Copy, from the data below, every line that has "Tích" in it.

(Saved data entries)
* * * * * * * * *
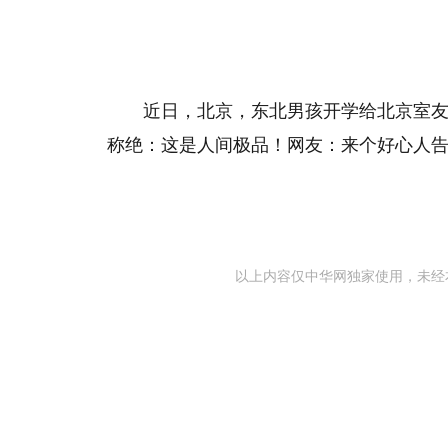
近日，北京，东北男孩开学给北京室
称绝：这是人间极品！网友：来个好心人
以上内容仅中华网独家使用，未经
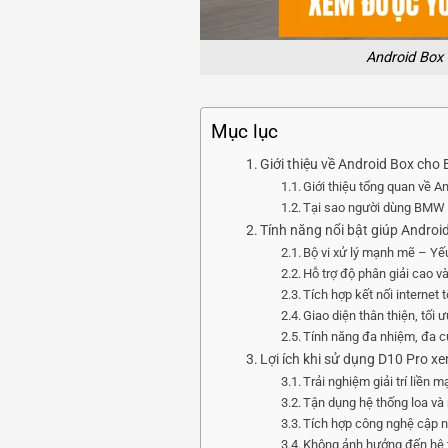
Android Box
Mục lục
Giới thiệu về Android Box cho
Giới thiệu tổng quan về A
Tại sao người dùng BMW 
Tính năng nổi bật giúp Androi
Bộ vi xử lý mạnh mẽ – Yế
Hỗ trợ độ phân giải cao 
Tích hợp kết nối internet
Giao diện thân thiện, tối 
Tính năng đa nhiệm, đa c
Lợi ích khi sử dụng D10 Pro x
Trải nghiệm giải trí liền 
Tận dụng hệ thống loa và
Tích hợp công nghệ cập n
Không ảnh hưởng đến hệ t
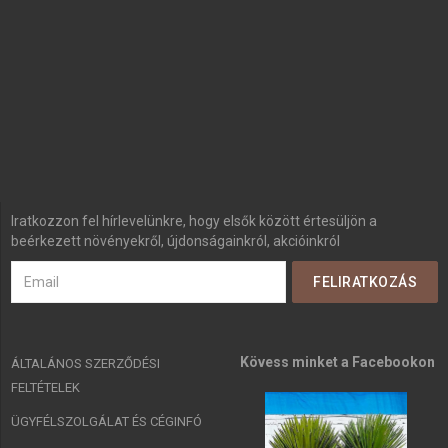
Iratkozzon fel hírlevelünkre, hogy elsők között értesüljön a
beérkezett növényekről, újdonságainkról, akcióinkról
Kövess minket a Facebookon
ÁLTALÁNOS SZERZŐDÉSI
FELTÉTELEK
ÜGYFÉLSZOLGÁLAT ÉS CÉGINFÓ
* * * * * * * * *
**RESULT:**
Tích hợp kết nối internet
Tích hợp công nghệ cập n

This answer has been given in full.